[SUPPLIED RECORDS — start]
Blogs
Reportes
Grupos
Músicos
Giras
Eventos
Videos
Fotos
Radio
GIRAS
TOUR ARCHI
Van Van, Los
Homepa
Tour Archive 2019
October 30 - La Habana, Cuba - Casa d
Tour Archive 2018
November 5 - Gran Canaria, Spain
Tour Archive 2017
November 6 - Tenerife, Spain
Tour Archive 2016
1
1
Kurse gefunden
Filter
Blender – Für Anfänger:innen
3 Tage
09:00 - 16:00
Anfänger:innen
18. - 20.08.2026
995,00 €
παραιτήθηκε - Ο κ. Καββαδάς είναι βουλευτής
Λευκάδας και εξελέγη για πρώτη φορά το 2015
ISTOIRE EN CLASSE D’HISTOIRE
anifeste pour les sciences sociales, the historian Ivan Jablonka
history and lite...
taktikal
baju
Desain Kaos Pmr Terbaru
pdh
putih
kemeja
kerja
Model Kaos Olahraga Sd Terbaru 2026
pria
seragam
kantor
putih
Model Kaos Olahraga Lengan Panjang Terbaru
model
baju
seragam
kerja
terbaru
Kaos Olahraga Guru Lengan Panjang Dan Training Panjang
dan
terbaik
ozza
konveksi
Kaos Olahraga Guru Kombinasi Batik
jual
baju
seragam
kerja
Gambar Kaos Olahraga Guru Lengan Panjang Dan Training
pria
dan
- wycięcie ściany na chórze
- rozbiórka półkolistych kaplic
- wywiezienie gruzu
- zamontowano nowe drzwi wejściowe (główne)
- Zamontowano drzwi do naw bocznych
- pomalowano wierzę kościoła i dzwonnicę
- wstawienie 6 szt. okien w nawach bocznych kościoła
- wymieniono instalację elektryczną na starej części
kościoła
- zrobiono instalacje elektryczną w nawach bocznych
[SUPPLIED RECORDS — finish]
- **WHAT THIS TASK INVOLVES**:
The word to look for is "innen"; copy out every line of the entries that holds it.

- **OUTPUT OF THE TASK**:
Blender – Für Anfänger:innen
Anfänger:innen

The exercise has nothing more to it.